Âlemi kendisinin bilinmesi için var eden İlâhî güç, bunun için sayıya hesaba gelmez yollar var etmiş bu dünyada. Bu yüzden zaman zaman düşünüyorum: Kadim devirlerde O'nu bilme aşkı kim bilir nasıl tecelli etmişti?
Ben, tarih ve kültür mevzularında yapılan derinlikli onca araştırmanın biraz da insan ve Tanrı arasındaki ilişkiyi yorumlayan kadim medeniyetlerin bu husustaki tespitlerini merak etmeye bağlıyorum. Şüphesiz onların içinde de varlığın birliğini anlayan, meseleyi çözen kimseler mevcuttu. Bunu da sembol, yazı, heykel, sanat eseri gibi imkânların cümlesiyle yahut bir kısmıyla ifade etmişlerdi.
Doğrusu eski medeniyetlerde bu dünya varlığın tevhidini, O'nun birliğini anlamak üzere bir okul olarak görülmüştü. Her insan ve her medeniyet bunu kendi meşrebi üzerinden anlamaya çalışmıştı. Kim bilir elde ettikleri bilgelikten neler ortaya çıkmış ve eşyayı hangi derinlikle yorumlamışlardı!
Eminim ki, bazı medeniyetler bilgeliği topyekûn yaşıyordu. Bir çocuk dahi dünyaya böyle geliyor ve zaten kendinde yüklü her türden mânâ, beraber yaşadığı insanların içerisinde vakti zamanı gelince açığa çıkıyordu. Kızılderililerin ve Aborjinlerin irfanı ve aşkı toplumsal düzeyde yaşaması da göstermektedir ki, ilkel sandığımız kabilelerin bir kısmı en azından ölümden sonraki yaşam seviyesini çözmüşlerdi.
Bilgeliği, irfanı ve o yaratıcı gücü yani aşkı bir millete, ırka veya ülkeye mahkum edemeyeceğiniz gibi âşıkları ve arifleri de hiçbir millet kendi tekeline alamaz. Onlar içinde yaşadığı millete Yaradan'ın yüce birer ihsanırır.
Basma kalıp ibadet ve düşüncelerle cennetin tapusunu cebinde gezdirdiğini zannedenler korkunç bir yanılgı içindedirler.

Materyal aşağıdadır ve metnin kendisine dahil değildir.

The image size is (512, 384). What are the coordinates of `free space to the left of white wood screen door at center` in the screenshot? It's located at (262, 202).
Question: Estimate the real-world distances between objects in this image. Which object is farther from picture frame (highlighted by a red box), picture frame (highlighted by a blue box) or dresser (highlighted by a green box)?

Bugün maalesef dünya, dinleri fanatizm bataklığı içinde yaşamaya çalışıyor ve herkes bir diğerini cehenneme göndermekle meşgul olmaya devam ediyor.

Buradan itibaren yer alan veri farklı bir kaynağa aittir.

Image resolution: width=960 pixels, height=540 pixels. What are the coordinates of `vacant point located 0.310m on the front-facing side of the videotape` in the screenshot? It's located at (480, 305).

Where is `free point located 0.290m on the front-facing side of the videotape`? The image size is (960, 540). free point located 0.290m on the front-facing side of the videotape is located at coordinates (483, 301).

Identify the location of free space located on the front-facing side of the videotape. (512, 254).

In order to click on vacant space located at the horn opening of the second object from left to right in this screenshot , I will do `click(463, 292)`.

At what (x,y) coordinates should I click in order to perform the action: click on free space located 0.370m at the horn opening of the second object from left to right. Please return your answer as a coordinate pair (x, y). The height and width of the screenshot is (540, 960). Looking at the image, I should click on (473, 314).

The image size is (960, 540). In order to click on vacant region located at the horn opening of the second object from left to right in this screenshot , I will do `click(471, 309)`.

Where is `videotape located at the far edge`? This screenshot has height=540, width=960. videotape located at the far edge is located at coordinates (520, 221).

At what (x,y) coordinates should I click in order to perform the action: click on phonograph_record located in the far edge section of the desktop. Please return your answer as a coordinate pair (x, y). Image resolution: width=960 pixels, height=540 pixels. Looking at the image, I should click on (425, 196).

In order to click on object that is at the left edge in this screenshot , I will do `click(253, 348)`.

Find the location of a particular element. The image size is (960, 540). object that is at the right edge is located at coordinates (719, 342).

Hakikati ve sevgiyi özünde arayan ve yaşayanlar için herkesin imanı ve inancı muteberdir. Çünkü biz gelenekte olduğu gibi Allah'a giden yolların mahlukatın nefesi adedince olduğuna inanırız. Böyle olunca kimin dini, kimin inancıyla uğraşırsın! Âcizane kanaatim bir diğerinin inancına saygısızlık edip onu sözüm ona cehennemlere layık görmek gibi büyük bir suç ve günah yoktur. Şu cennet dedikleri de zaten varlığın birliğini gönülde duyup yaratılanı Yaradan'dan ötürü sevmek değil midir zaten!